Below are records; copy every line among them that contains the word "объявление".

(Data items)
◆ ◆ ◆ ◆ ◆
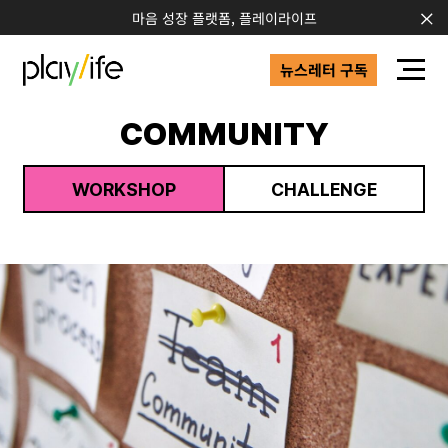
마음 성장 플랫폼, 플레이라이프
뉴스레터 구독
COMMUNITY
WORKSHOP
CHALLENGE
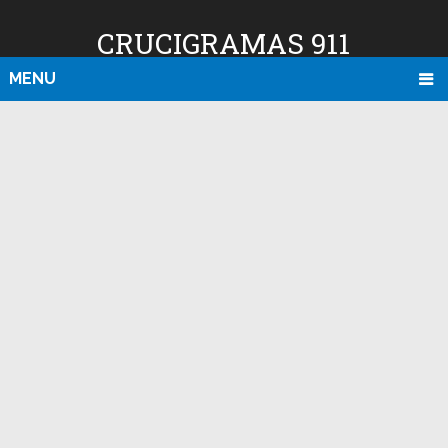
CRUCIGRAMAS 911
MENU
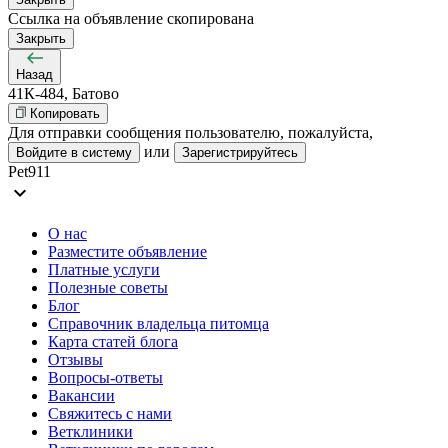
Ссылка на объявление скопирована
Закрыть
Назад
41К-484, Батово
Копировать
Для отправки сообщения пользователю, пожалуйста,
или
Войдите в систему
Зарегистрируйтесь
Pet911
expand_more
О нас
Разместите объявление
Платные услуги
Полезные советы
Блог
Справочник владельца питомца
Карта статей блога
Отзывы
Вопросы-ответы
Вакансии
Свяжитесь с нами
Ветклиники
◆ ◆ ◆ ◆ ◆
> _SOLUTION BELOW_:
Ссылка на объявление скопирована
Разместите объявление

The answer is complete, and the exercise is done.